◆ **DATA FOR REVIEW**
==========

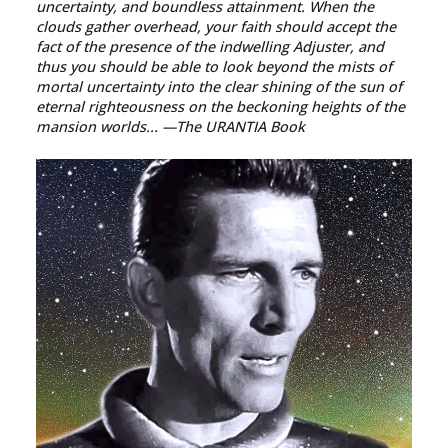
uncertainty, and boundless attainment. When the
clouds gather overhead, your faith should accept the
fact of the presence of the indwelling Adjuster, and
thus you should be able to look beyond the mists of
mortal uncertainty into the clear shining of the sun of
eternal righteousness on the beckoning heights of the
mansion worlds...
—The URANTIA Book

==========

◆ **TASK DIRECTIONS**
Repeat the material exactly. Any picture in it should be dropped.

◆ **ANSWER TO THIS PROBLEM**
uncertainty, and boundless attainment. When the
clouds gather overhead, your faith should accept the
fact of the presence of the indwelling Adjuster, and
thus you should be able to look beyond the mists of
mortal uncertainty into the clear shining of the sun of
eternal righteousness on the beckoning heights of the
mansion worlds...
—The URANTIA Book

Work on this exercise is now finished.